Träger der gesetzliche Rentenversicherung sind die Bundes- und Landes-Versicherungsanstalten. Bei diesen handelt es sich um Körperschaften des öffentlichen Rechts mit dem Recht auf Selbstverwaltung. Zusammengefasst sind sie im VDR (Verband deutscher Rentenversicherungsträger). Die Organe der Selbstverwaltung sind Vertreterversammlung und Vorstand, die je zur Hälfte aus Vertretern der Versicherten und der Arbeitgeber bestehen. Es handelt sich bei den Versicherungsanstalten also um demokratische, paritätisch besetzte Organisationen. Die alle sechs Jahre stattfindenden Sozialwahlen ermöglichen den Versicherten die Mitbestimmung über Einnahmen, Ausgaben und Leistungen der Versicherungsträger. Darüber hinaus regeln Regierung und Parlament die gesetzlichen Rahmenbedingungen der Rentenkassen. Regierung und Parlament stehen alle vier Jahre zur Wahl, zwischendurch werden die Landesparlamente gewählt - Wählerbetrug hat also kurze Beine...
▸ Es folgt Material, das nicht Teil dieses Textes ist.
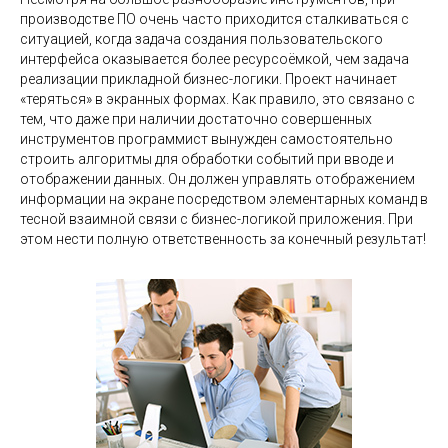
производстве ПО очень часто приходится сталкиваться с
ситуацией, когда задача создания пользовательского
интерфейса оказывается более ресурсоёмкой, чем задача
реализации прикладной бизнес-логики. Проект начинает
«теряться» в экранных формах. Как правило, это связано с
тем, что даже при наличии достаточно совершенных
инструментов программист вынужден самостоятельно
строить алгоритмы для обработки событий при вводе и
отображении данных. Он должен управлять отображением
информации на экране посредством элементарных команд в
тесной взаимной связи с бизнес-логикой приложения. При
этом нести полную ответственность за конечный результат!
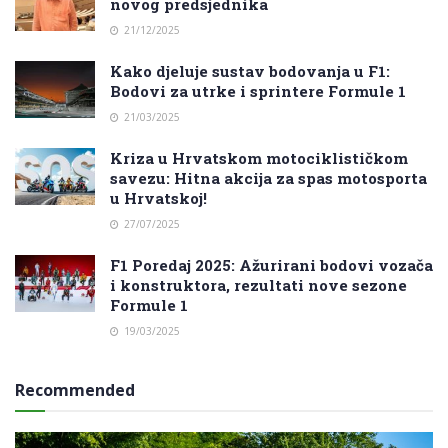
novog predsjednika
21/12/2025
Kako djeluje sustav bodovanja u F1:
Bodovi za utrke i sprintere Formule 1
21/03/2025
Kriza u Hrvatskom motociklističkom
savezu: Hitna akcija za spas motosporta
u Hrvatskoj!
27/07/2025
F1 Poredaj 2025: Ažurirani bodovi vozača
i konstruktora, rezultati nove sezone
Formule 1
19/03/2025
Recommended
Gehen wir recht in der Annahme, dass Sie auch alle sechs bzw. vier Jahre den Vorstand und die Leitungsgremien der Deutschen Bank und der Allianz-Versicherung wählen, dass Sie somit eine paritätische Mitbestimmung über die Arbeit dieser Organisationen ausüben? Nein? Im Kern wissen Sie jetzt bereits, warum der erwähnte Chefökonom alle Hebel in Bewegung setzt, um die gesetzliche Rentenversicherung madig zu machen: Demokratische Selbstverwaltung und Arbeitnehmer-Mitbestimmung verabscheuen die Herren nämlich wie der Teufel das Weihwasser.

Die Vorreiter der privaten, kapitalbasierten Rente sind, wie bereits erwähnt, die Deutsche Bank und seit einiger Zeit die Investmenthäuser Merrill Lynch und Morgan Stanley. Da man davon ausgehen kann, dass die leitenden Angestellten dieser Bankhäuser weder auf eine gesetzliche noch eine private Rentenversicherung angewiesen sind, hat ihr Vorstoß sicher nichts mit persönlichen Zukunftsängsten zu tun. Man versetze sich einmal in die Lage dieser Herren: Pro Tag verschieben die gesetzlichen Rentenkassen etwas über eine Milliarde Mark von der heute erwerbstätigen Generation zu der nicht mehr erwerbstätigen - und Merrill Lynch, Morgan Stanley und die Deutsche Bank verdienen daran keinen roten Heller! Der bereits zweimal erwähnte Chefökonom knirscht nachts mit den Zähnen und kaut tags an den Fingernägeln, weil er an diese Gelder einfach nicht herankommt...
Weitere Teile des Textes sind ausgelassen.